Sebastián Meyer and Arnaud Vaillant met at Mod’Art International Paris. Meyer graduated with extensive knowledge in design and sewing; Vaillant specialised in the business side of things. It is one of those dream pairings for fashion students, one that the industry should promote more often. They opened their own label Coperni Femme in 2013. It received high praise from the fashion press but it was shuttered when they were appointed co-artistic directors of Courrèges, a dormant fashion house. They joined the brand in 2015, presenting their first collection that October. In January, André Courrèges, the brand’s founder, passed away.

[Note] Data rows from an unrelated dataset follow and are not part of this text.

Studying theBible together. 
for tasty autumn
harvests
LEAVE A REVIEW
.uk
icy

Courrèges famously manipulated modern technologies to develop to his futurist aesthetic. Meyer and Vaillant’s retro-futurism is punctuated by similar discoveries in technology. They proposed 3-D printed peplum tops, as seen in the show’s denouement. They were daring—in the context of this brand—to say the least. The boys fashioned a suit from neoprene, a material traditionally used in scuba diving suits. This reworking of classic brand ideals keeps the brand relevant. They didn’t however entertain the idea of a go-go boots in 2016. André Courrèges made them a staple wardrobe item in the 60s. They opted instead to use a modest sandal. Although a go-go boot would’ve enlivened some of these looks, not even technological advancements could convince me they’re “in fashion”.
There’s something about Courrèges that doesn’t gel. While technological experimentation is wonderful and designers, where possible, should invest in exploring the area, Meyer and Vaillant can’t seem to electrify this brand, one which electrified 60s fashion. The clothes sell like hot cakes, but why does the runway presentation strike one as cool and lofty. Perhaps its the pointedly commercial execution that fetishes consumerism. Yes, fashion shows are designed to sell clothing but the dream element that is essential to the fashion show is missing here.

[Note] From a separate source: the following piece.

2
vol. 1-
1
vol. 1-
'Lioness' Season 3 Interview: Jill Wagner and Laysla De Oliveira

Fernanda Ly, model of the moment, closed the show. She wore one of the aforementioned, skin-bearing 3-D printed peplum tops. With her bubblegum pink locks she almost looked out of place compared to the other models whose hair was either brown, blonde or black. The pink was a shocking contrast but weirdly defiant; the sheer top contrasting to the formality of the entire collection. A casting happenstance and exploration of technological possibility or the grounds for change?